The French Supreme Court rejected a request to drop the charge of “complicity in… crimes against humanitydirected against the giant cement company Lafarge, and decided to continue the investigation.
The court upheld the decision of the Paris Court of Appeal on May 18, 2022, to agree to open an investigation against the French company Lafarge on the grounds of “complicity in crimes against humanity,” which was proven by documents that the Anatolia News Agency said it had obtained.
The Supreme Court stated in its decision that the investigation into accusations of “complicity in crimes against humanity and financing a terrorist organization” against the company’s executives will continue.
The agency’s documents prove that French intelligence and state institutions, despite their knowledge, did not send any warning to the company about its complicity in committing crimes against humanity through financing terrorism, as it was used State regulation Cement he bought from Lafarge in building fortifications and tunnels.
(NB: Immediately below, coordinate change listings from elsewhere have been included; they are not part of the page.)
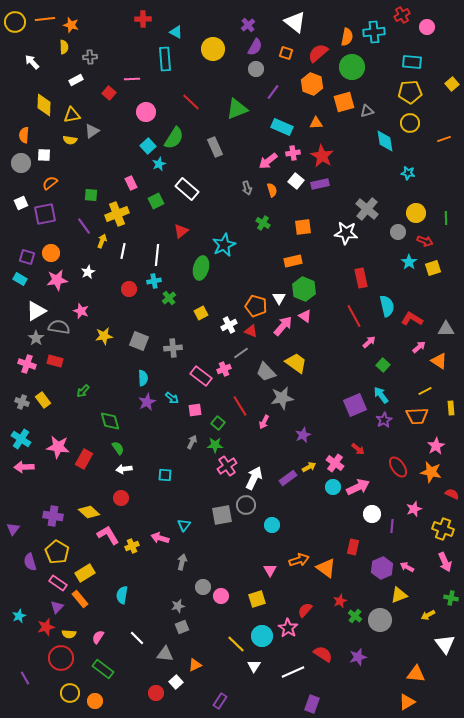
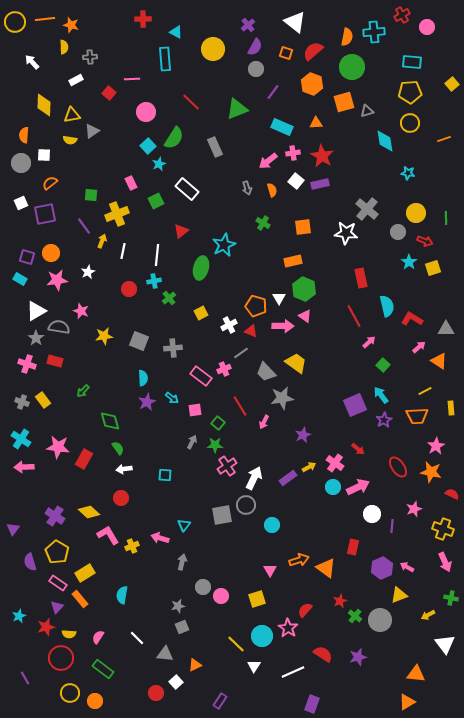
red semicircle at (318, 53): moved 5 px left, 2 px up
pink arrow at (283, 326): rotated 50 degrees clockwise
purple cross at (53, 516): moved 2 px right; rotated 24 degrees clockwise
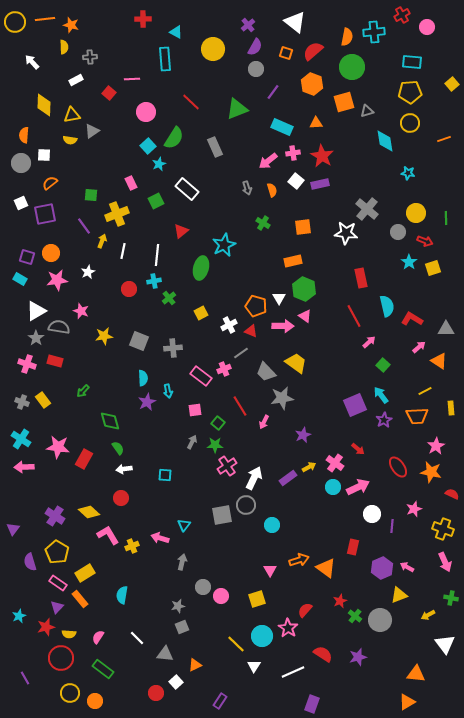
cyan arrow at (172, 398): moved 4 px left, 7 px up; rotated 40 degrees clockwise
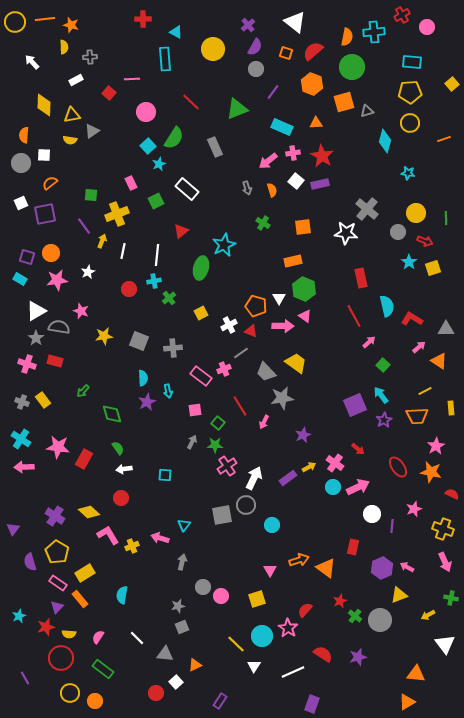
cyan diamond at (385, 141): rotated 25 degrees clockwise
green diamond at (110, 421): moved 2 px right, 7 px up
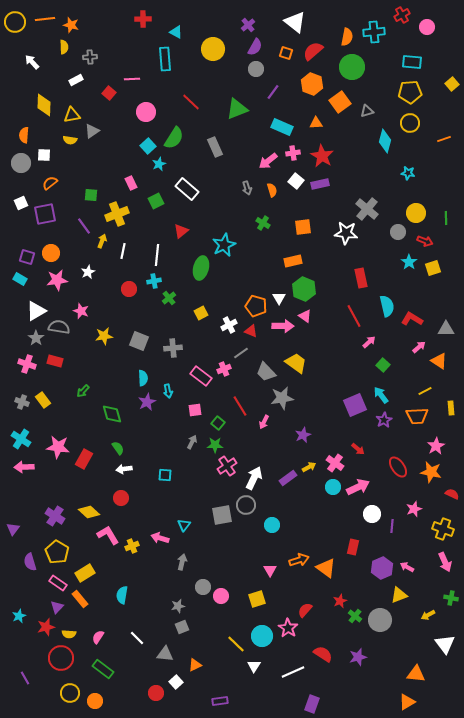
orange square at (344, 102): moved 4 px left; rotated 20 degrees counterclockwise
purple rectangle at (220, 701): rotated 49 degrees clockwise
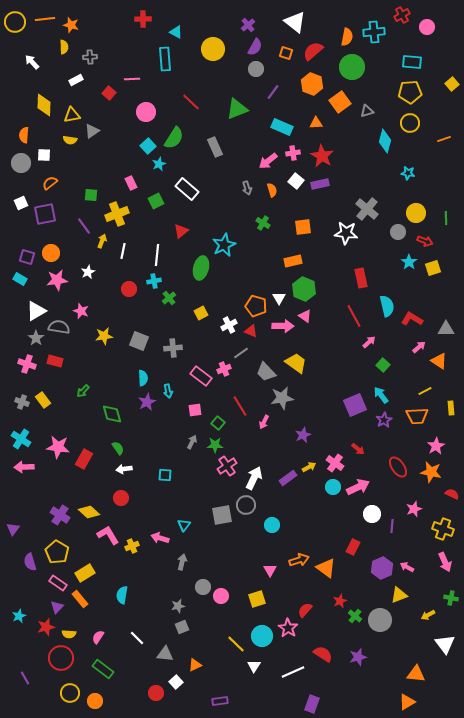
purple cross at (55, 516): moved 5 px right, 1 px up
red rectangle at (353, 547): rotated 14 degrees clockwise
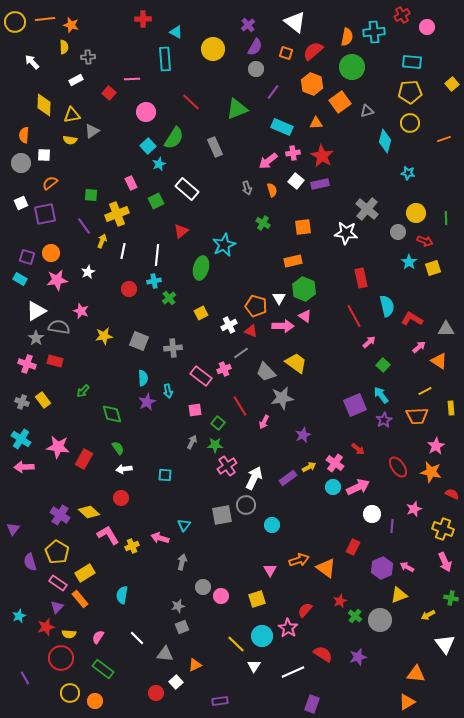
gray cross at (90, 57): moved 2 px left
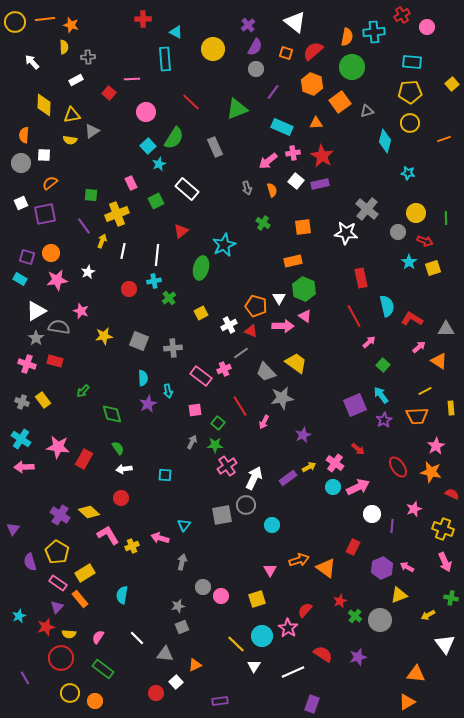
purple star at (147, 402): moved 1 px right, 2 px down
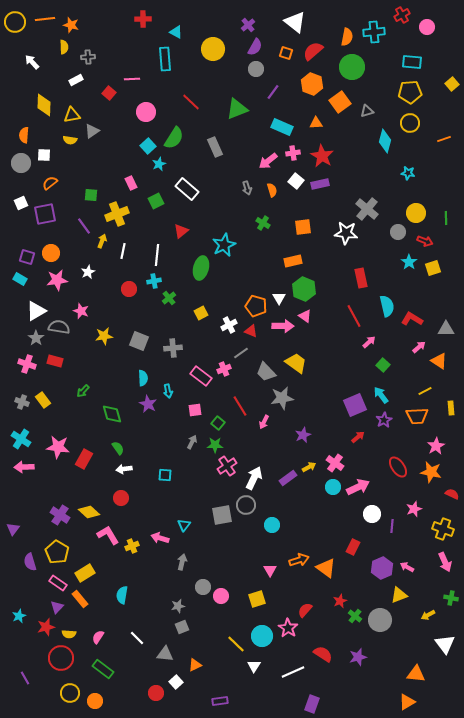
purple star at (148, 404): rotated 18 degrees counterclockwise
red arrow at (358, 449): moved 12 px up; rotated 80 degrees counterclockwise
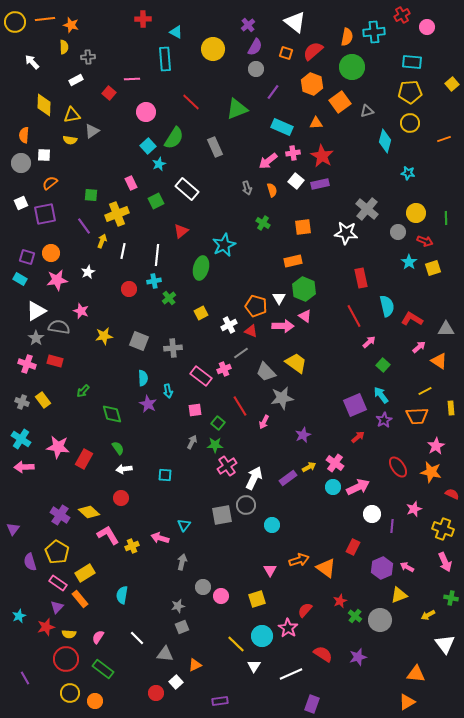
red circle at (61, 658): moved 5 px right, 1 px down
white line at (293, 672): moved 2 px left, 2 px down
As part of the investigation opened against the company in June 2017, some senior managers, including Lafarge Chairman Bruno Lafont, were charged with “financing terrorism.”
In June 2018, charges of “complicity in crimes against humanity” were brought against the company, and were dropped in November 2019.
The civil parties, the anti-corruption NGO Sherpa and the European Center for Constitutional and Human Rights, appealed the lawsuit again to the Supreme Court, objecting to the dismissal of the charge.
On September 7, 2021, Anatolia published documents that revealed French intelligence’s knowledge of supplying cement to ISIS by Lafarge, a matter that resonated widely around the world.
The US Department of Justice announced on October 18, 2022, that the French cement company Lafarge had pleaded guilty to the charge of providing material support to ISIS in Syria, and that the company had agreed to pay a fine of more than $777 million.